Read the full press release (New York State)
Governor Andrew M. Cuomo today signed legislation (S.7880-B/A.9952-B) banning the incineration of Aqueous Film Forming Foam containing perfluoroalkyl and polyfluoroalkyl substances, the emerging contaminants known as PFAS, in certain cities. Under the new law, incineration of this foam is prohibited in cities designated as Environmental Justice areas by the New York State Department of Environmental Conservation where the population is between 16,000 and 17,000 residents. The law goes into effect immediately and bolsters the Department’s ongoing response to concerns raised by residents in the City of Cohoes residents to ensure the environment and community are protected after foam containing PFAS was disposed at the Norlite facility.
“While the federal government has failed to regulate these compounds or protect the health of our communities, New York continues to respond to the threats posed by emerging contaminants like PFAS in our environment with sustained science-based actions,” Governor Cuomo said. “While this measure will ban incineration of firefighting foam containing these compounds in cities like Cohoes, our work is not over. We remain fully committed to this effort and will continue to advance comprehensive, statewide measures which protect all New Yorkers and our environment from emerging contaminants.”
Senator Neil Breslin said, “This law is the result of input from citizens of Cohoes, environmental advocates, the Department of Environmental Conservation and Governor Cuomo. Working together, we have stopped the emission of dangerous chemicals from the burning of firefighting foam in Cohoes.”
Assembly Member John McDonald said, “I am very pleased to see that the Governor has signed into law the legislation sponsored by myself and Senator Neil Breslin that will prohibit the incineration of firefighting foam containing per and polyfluoroalkyl substances (PFAS). I appreciate the Governor’s attention to this legislation and the support of the community and advocates who were integral to ensuring the passage into law.”

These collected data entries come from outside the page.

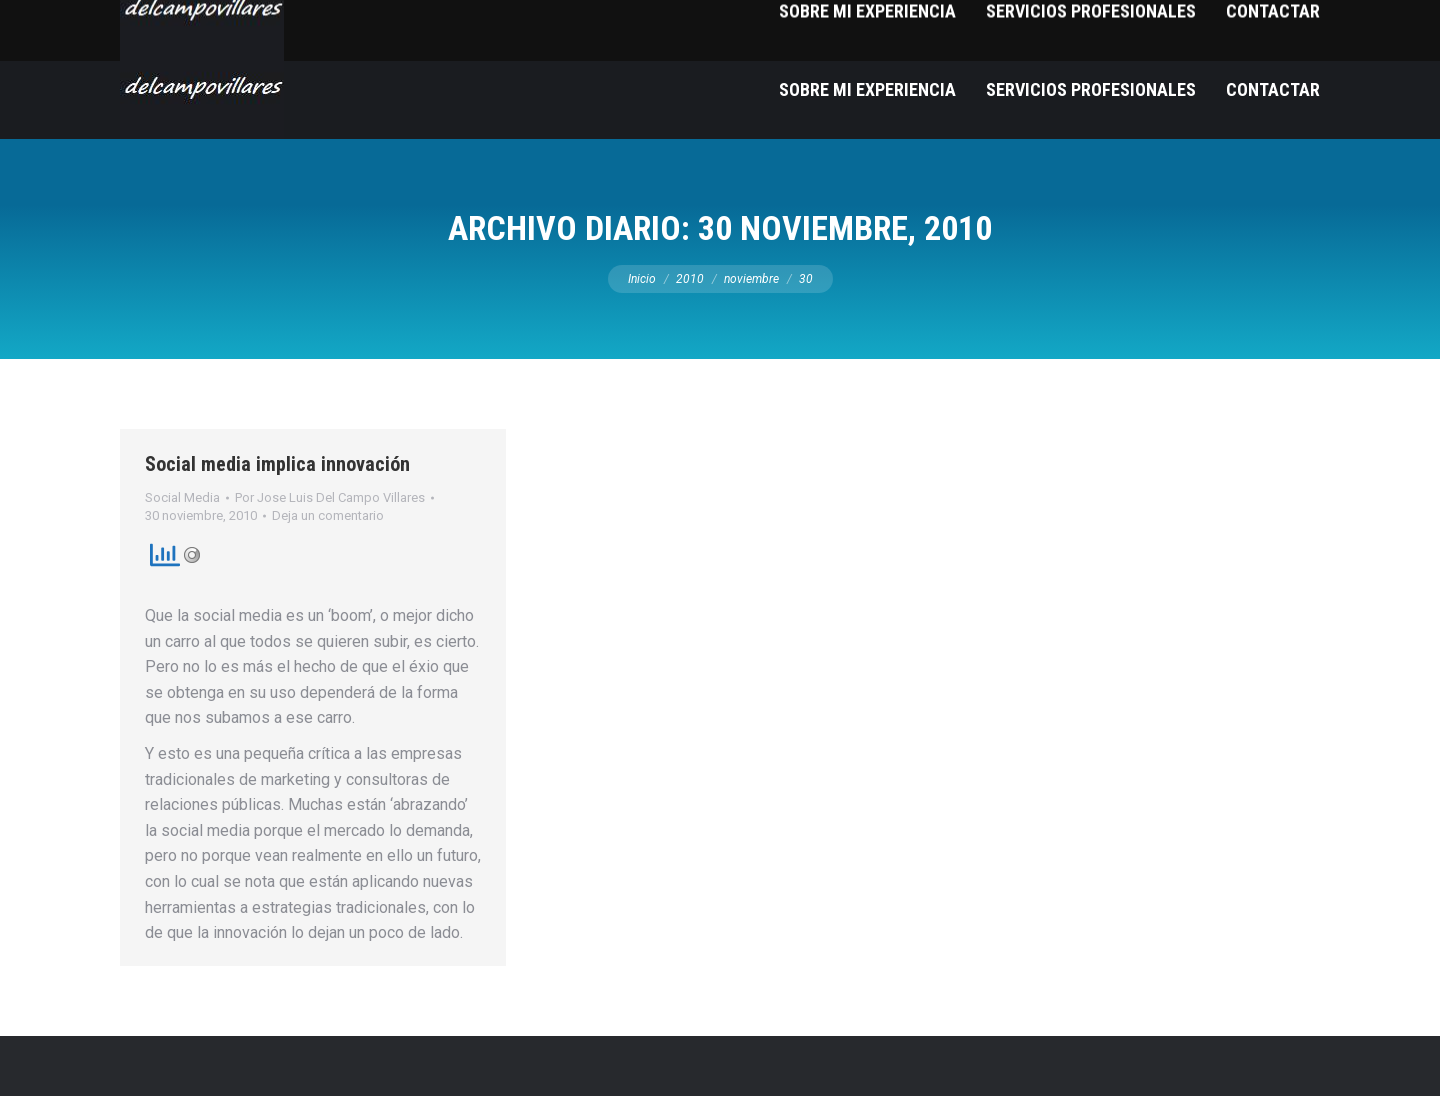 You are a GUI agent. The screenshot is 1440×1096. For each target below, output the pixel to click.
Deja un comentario (328, 515)
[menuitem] (867, 89)
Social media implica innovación (277, 464)
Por (330, 497)
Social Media (182, 497) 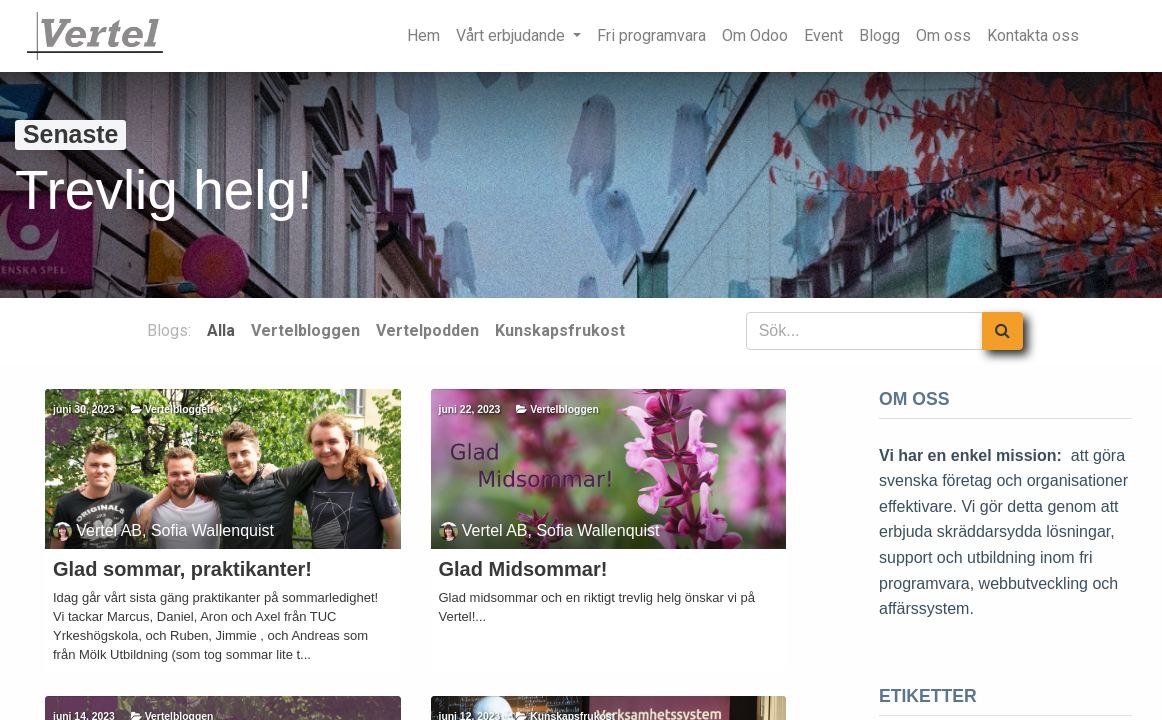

The Department of Environmental Conservation (DEC) directed Norlite to immediately cease disposal of Aqueous Film Forming Foam (AFFF) in 2019, and launched a series of actions and investigations to ensure the surrounding community was not at risk. While this legislation applies to this specific community, DEC and the Department of Health (DOH) continue to advance statewide efforts to lead the nation in response to PFAS contamination. This includes further study of safe and proper disposal methods and ongoing, rigorous oversight of the Norlite facility’s operations.